Komusubi Wakanosato did not achieve spectacular upsets in March, but improved his record to 9-6. With Kotomitsuki and Asashoryu remaining at sekiwake, however, he will probably be ranked at komusubi again in May.
Aging former ozeki Takanonami got off to a good start in March in his comeback at komusubi. He was 5-4 at one stage, but finished with a poor 6-9 record and will be demoted back to the high maegashira ranks.
Takanonami's slot at komusubi is likely to be taken either by No. 3 maegashira Tochinonada, who had an 8-7 record, or No. 6 Aminishiki, who had a fine 10-5 record at his highest rank to date.
Tall, lanky Aminishiki is becoming a superb technician and has the capability to be a sanyaku regular in the near future. No. 11 maegashira Takanowaka made a strong comeback with an 11-4 record, and like Aminishiki figured in the yusho race briefly in the final days, though only mathematically.
Perhaps the most disappointing factor in the Haru Basho was the absence of 10 sekitori. Most basho in the last year have had at least 7 or 8 absences by rikishi in the top two divisions, and this is impacting ticket sales, which are at their lowest level in generations.
The Osaka Basho was a sell-out every day from 1974 to 2001, but this year there were only a few manin onrei (full houses).
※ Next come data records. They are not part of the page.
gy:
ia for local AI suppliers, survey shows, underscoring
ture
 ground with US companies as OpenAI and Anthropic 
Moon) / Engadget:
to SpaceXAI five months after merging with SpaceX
The Shukunsho or Outstanding Performance was awarded to Asashoryu, the Ginosho or Technique Prize to Aminishiki, and the Kantosho, or Fighting Spirit, to Takanowaka.
The Juryo title went to Kotoryu with a fine 12-3 record, the Makushita to Gojoro (7-0), the Sandanme to Mongolian Ama (7-0), the Jonidan to Hanada (7-0), and the Jonokuchi to Kajiwara (7-0).